To link an HTTP request action:

  1. Click +Add.
  2. In the HTTP Action section:
    1. Select an action from the list.
    2. Select a trigger from the list. You can select multiple trigger events based on which the action will be triggered.

      The Preview pane on the right displays mock data that the HTTP request contains. It does not display the request header; however, the actual request includes the header.

  3. Click +Add and repeat step 2.a and 2.b to link multiple actions.
  4. Click Next to review the settings.

Review the Settings

In Step 3 of the wizard, specify the following details to complete the configuration:

  1. Enter a name for the Anomaly Detection configuration.
  2. (Optional) Deselect Turn on this configuration to disable it after creating the configuration. By default, this option is enabled. It is recommended to keep it enabled so that you receive automated response when performance issues are detected in the monitored metrics.
  3. Select one of the following options to evaluate the health of the entity when no metric data is available for evaluation:
    • Unknown: The anomaly detection algorithm considers the health of the entity for a no data scenario as unknown and the health status of the entity is shown as Grey.
    • Healthy: The anomaly detection algorithm considers the health of the entity for a no data scenario as healthy and the health status of the entity is shown as Green.
  4. (Optional) If you want to test the configuration, select Yes, turn on test mode.

    Test mode allows you to assess anomaly detection capabilities in non-production environments. In this mode, the anomaly detection accurately detects any performance issues even if metric data collection is low.

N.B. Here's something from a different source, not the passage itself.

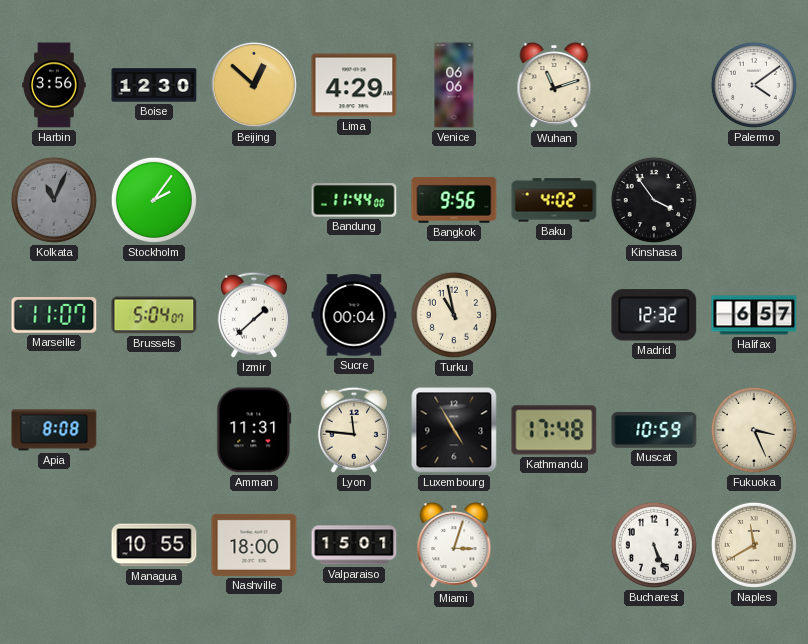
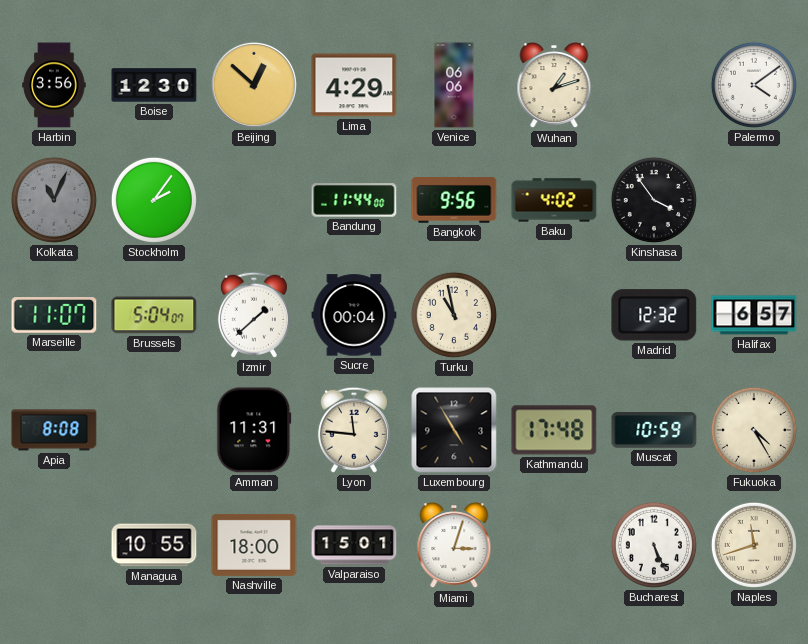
Wuhan: 11:12 -> 1:12
Fukuoka: 3:26 -> 4:25
Naples: 11:40 -> 11:42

You can use the test mode in your development or staging environments.

  5. Click Submit to save the configuration.

The configuration applies to all the monitored entities of the specified entity type unless you have defined a filter criteria in Step 1 of the wizard.

View the Configurations

The Configure > Anomaly Detection page displays the list of Anomaly Detection configurations available in your Cloud Tenant. The list contains both the default set of configurations and the user-defined configurations. You can update, delete, or disable any configuration as per your requirements.

Disabling or deleting the Anomaly Detection configurations for the entities affect the root cause analysis functionality. To use the root cause analysis functionality, always keep Anomaly Detection enabled for all the entities in the call path.